Support Questions
Find answers, ask questions, and share your expertise
Announcements
Alert: Welcome to the Unified Cloudera Community. Former HCC members be sure to read and learn how to activate your account here.

Force block redistribution for some particular file or directory

SOLVED Go to solution

Force block redistribution for some particular file or directory

Rising Star

Hi dear experts!

 

i'm wondering is there any way to force block redistridution for some particular file/directory.

my case is:

1) load file from node that have DataNode process with replication factor 1

2) increace replication factor by executing: hdfs dfs -setrep 3 /tmp/path/to/my/file

3) check distribution with some specific Java tool:

hadoop jar FileDistribution.jar /tmp/path/to/my/file

 

and got:
-----------------------------------
-----------------------------------
Files distribution in directory across cluster is : {scaj31bda05.us.oracle.com=400, scaj31bda03.us.oracle.com=183, scaj31bda04.us.oracle.com=156, scaj31bda01.us.oracle.com=151, scaj31bda02.us.oracle.com=154, scaj31bda06.us.oracle.com=156}

 

it's obvious that first node contain 400 blocks. other 400*2=800 blocks evenly distributed across other nodes.

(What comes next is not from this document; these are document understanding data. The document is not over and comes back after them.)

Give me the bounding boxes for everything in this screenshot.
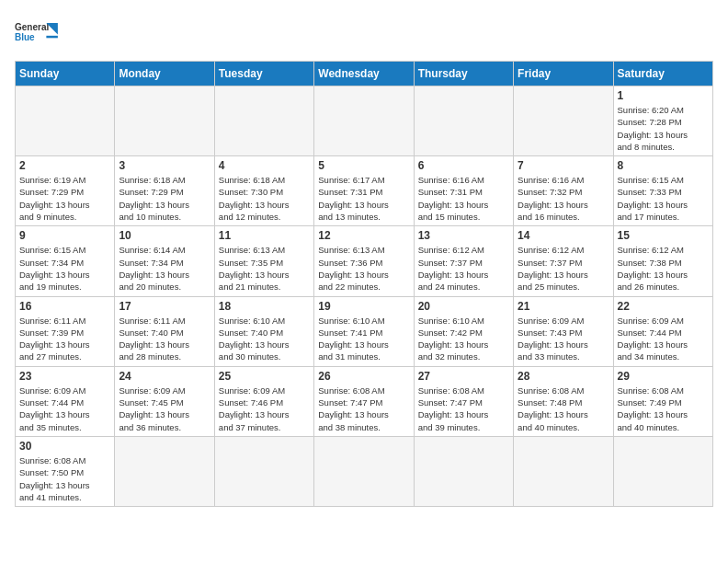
calendar-cell: 8Sunrise: 6:15 AMSunset: 7:33 PMDaylight… xyxy=(613,156,712,226)
day-info: Sunrise: 6:12 AMSunset: 7:37 PMDaylight:… xyxy=(518,244,609,293)
day-number: 26 xyxy=(318,370,409,383)
day-number: 12 xyxy=(318,229,409,242)
day-info: Sunrise: 6:17 AMSunset: 7:31 PMDaylight:… xyxy=(318,174,409,223)
calendar-cell: 12Sunrise: 6:13 AMSunset: 7:36 PMDayligh… xyxy=(314,226,414,296)
calendar-cell: 28Sunrise: 6:08 AMSunset: 7:48 PMDayligh… xyxy=(514,366,613,436)
day-number: 18 xyxy=(219,300,310,313)
day-info: Sunrise: 6:08 AMSunset: 7:49 PMDaylight:… xyxy=(618,385,709,433)
logo-svg: General Blue xyxy=(15,15,61,52)
calendar-cell: 10Sunrise: 6:14 AMSunset: 7:34 PMDayligh… xyxy=(115,226,214,296)
day-number: 4 xyxy=(219,159,310,172)
logo-icon: General Blue xyxy=(15,15,61,52)
day-info: Sunrise: 6:11 AMSunset: 7:39 PMDaylight:… xyxy=(19,315,110,363)
calendar-cell: 2Sunrise: 6:19 AMSunset: 7:29 PMDaylight… xyxy=(16,156,115,226)
calendar-cell: 7Sunrise: 6:16 AMSunset: 7:32 PMDaylight… xyxy=(514,156,613,226)
calendar-cell xyxy=(115,86,214,156)
weekday-header: Sunday xyxy=(16,62,115,86)
calendar-cell: 3Sunrise: 6:18 AMSunset: 7:29 PMDaylight… xyxy=(115,156,214,226)
day-info: Sunrise: 6:08 AMSunset: 7:48 PMDaylight:… xyxy=(518,385,609,433)
svg-text:Blue: Blue xyxy=(15,32,35,42)
page-header: General Blue xyxy=(15,15,713,52)
calendar-cell: 23Sunrise: 6:09 AMSunset: 7:44 PMDayligh… xyxy=(16,366,115,436)
calendar-cell: 11Sunrise: 6:13 AMSunset: 7:35 PMDayligh… xyxy=(214,226,313,296)
calendar-cell xyxy=(414,436,513,506)
day-number: 9 xyxy=(19,229,110,242)
calendar-cell: 16Sunrise: 6:11 AMSunset: 7:39 PMDayligh… xyxy=(16,296,115,366)
calendar-cell: 4Sunrise: 6:18 AMSunset: 7:30 PMDaylight… xyxy=(214,156,313,226)
calendar-cell: 6Sunrise: 6:16 AMSunset: 7:31 PMDaylight… xyxy=(414,156,513,226)
weekday-header: Monday xyxy=(115,62,214,86)
day-number: 29 xyxy=(618,370,709,383)
weekday-header: Wednesday xyxy=(314,62,414,86)
calendar-cell: 24Sunrise: 6:09 AMSunset: 7:45 PMDayligh… xyxy=(115,366,214,436)
day-info: Sunrise: 6:10 AMSunset: 7:42 PMDaylight:… xyxy=(418,315,509,363)
calendar-cell xyxy=(16,86,115,156)
day-number: 2 xyxy=(19,159,110,172)
calendar-cell xyxy=(613,436,712,506)
calendar-cell xyxy=(514,86,613,156)
calendar-cell: 30Sunrise: 6:08 AMSunset: 7:50 PMDayligh… xyxy=(16,436,115,506)
weekday-header: Tuesday xyxy=(214,62,313,86)
day-number: 5 xyxy=(318,159,409,172)
calendar-cell: 14Sunrise: 6:12 AMSunset: 7:37 PMDayligh… xyxy=(514,226,613,296)
day-info: Sunrise: 6:08 AMSunset: 7:47 PMDaylight:… xyxy=(418,385,509,433)
day-info: Sunrise: 6:15 AMSunset: 7:34 PMDaylight:… xyxy=(19,244,110,293)
svg-text:General: General xyxy=(15,22,49,32)
day-number: 3 xyxy=(119,159,210,172)
calendar-cell: 5Sunrise: 6:17 AMSunset: 7:31 PMDaylight… xyxy=(314,156,414,226)
day-info: Sunrise: 6:18 AMSunset: 7:30 PMDaylight:… xyxy=(219,174,310,223)
calendar-cell: 26Sunrise: 6:08 AMSunset: 7:47 PMDayligh… xyxy=(314,366,414,436)
day-info: Sunrise: 6:20 AMSunset: 7:28 PMDaylight:… xyxy=(618,104,709,153)
day-info: Sunrise: 6:18 AMSunset: 7:29 PMDaylight:… xyxy=(119,174,210,223)
day-number: 24 xyxy=(119,370,210,383)
day-number: 23 xyxy=(19,370,110,383)
day-number: 6 xyxy=(418,159,509,172)
day-info: Sunrise: 6:13 AMSunset: 7:36 PMDaylight:… xyxy=(318,244,409,293)
day-number: 22 xyxy=(618,300,709,313)
day-info: Sunrise: 6:10 AMSunset: 7:40 PMDaylight:… xyxy=(219,315,310,363)
day-info: Sunrise: 6:09 AMSunset: 7:44 PMDaylight:… xyxy=(19,385,110,433)
calendar-cell xyxy=(214,86,313,156)
day-number: 30 xyxy=(19,440,110,453)
calendar-cell: 13Sunrise: 6:12 AMSunset: 7:37 PMDayligh… xyxy=(414,226,513,296)
calendar-cell: 9Sunrise: 6:15 AMSunset: 7:34 PMDaylight… xyxy=(16,226,115,296)
day-info: Sunrise: 6:08 AMSunset: 7:50 PMDaylight:… xyxy=(19,454,110,503)
day-info: Sunrise: 6:10 AMSunset: 7:41 PMDaylight:… xyxy=(318,315,409,363)
calendar-cell xyxy=(514,436,613,506)
day-info: Sunrise: 6:09 AMSunset: 7:44 PMDaylight:… xyxy=(618,315,709,363)
day-number: 21 xyxy=(518,300,609,313)
weekday-header: Friday xyxy=(514,62,613,86)
svg-rect-3 xyxy=(46,36,58,39)
calendar-cell xyxy=(214,436,313,506)
day-info: Sunrise: 6:15 AMSunset: 7:33 PMDaylight:… xyxy=(618,174,709,223)
day-info: Sunrise: 6:16 AMSunset: 7:32 PMDaylight:… xyxy=(518,174,609,223)
logo: General Blue xyxy=(15,15,61,52)
day-info: Sunrise: 6:16 AMSunset: 7:31 PMDaylight:… xyxy=(418,174,509,223)
day-info: Sunrise: 6:19 AMSunset: 7:29 PMDaylight:… xyxy=(19,174,110,223)
calendar-cell: 18Sunrise: 6:10 AMSunset: 7:40 PMDayligh… xyxy=(214,296,313,366)
calendar-cell: 19Sunrise: 6:10 AMSunset: 7:41 PMDayligh… xyxy=(314,296,414,366)
day-info: Sunrise: 6:09 AMSunset: 7:45 PMDaylight:… xyxy=(119,385,210,433)
calendar-table: SundayMondayTuesdayWednesdayThursdayFrid… xyxy=(15,61,713,507)
calendar-cell: 15Sunrise: 6:12 AMSunset: 7:38 PMDayligh… xyxy=(613,226,712,296)
day-info: Sunrise: 6:09 AMSunset: 7:46 PMDaylight:… xyxy=(219,385,310,433)
day-number: 1 xyxy=(618,89,709,102)
day-info: Sunrise: 6:09 AMSunset: 7:43 PMDaylight:… xyxy=(518,315,609,363)
calendar-cell: 17Sunrise: 6:11 AMSunset: 7:40 PMDayligh… xyxy=(115,296,214,366)
calendar-cell: 1Sunrise: 6:20 AMSunset: 7:28 PMDaylight… xyxy=(613,86,712,156)
day-number: 13 xyxy=(418,229,509,242)
weekday-header: Saturday xyxy=(613,62,712,86)
day-info: Sunrise: 6:12 AMSunset: 7:37 PMDaylight:… xyxy=(418,244,509,293)
day-number: 11 xyxy=(219,229,310,242)
day-number: 15 xyxy=(618,229,709,242)
calendar-cell xyxy=(414,86,513,156)
day-number: 25 xyxy=(219,370,310,383)
calendar-cell: 25Sunrise: 6:09 AMSunset: 7:46 PMDayligh… xyxy=(214,366,313,436)
calendar-cell: 22Sunrise: 6:09 AMSunset: 7:44 PMDayligh… xyxy=(613,296,712,366)
day-info: Sunrise: 6:11 AMSunset: 7:40 PMDaylight:… xyxy=(119,315,210,363)
day-number: 16 xyxy=(19,300,110,313)
calendar-cell: 21Sunrise: 6:09 AMSunset: 7:43 PMDayligh… xyxy=(514,296,613,366)
day-number: 19 xyxy=(318,300,409,313)
calendar-cell xyxy=(115,436,214,506)
day-info: Sunrise: 6:08 AMSunset: 7:47 PMDaylight:… xyxy=(318,385,409,433)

it there any way for force block redistribution for make it even?

 

thanks!

 

1 ACCEPTED SOLUTION

Accepted Solutions
Highlighted

Re: Force block redistribution for some particular file or directory

Cloudera Employee
When you ingest the data from an edge node that is also running datanode role, the 1st copy will always be written to that DN and it will use space much faster than any other datanode. To re-distribute space usage among all datanodes, you must run hdfs balancer.
2 REPLIES 2

Re: Force block redistribution for some particular file or directory

Master Guru
This is an expected side-effect of loading data from a DN host. While there's no 'even distribution' tool today, you can perhaps try to get a more random effect going by raising the replication factor (to 4 or 5) and then lowering it back again.
Highlighted

Re: Force block redistribution for some particular file or directory

Cloudera Employee
When you ingest the data from an edge node that is also running datanode role, the 1st copy will always be written to that DN and it will use space much faster than any other datanode. To re-distribute space usage among all datanodes, you must run hdfs balancer.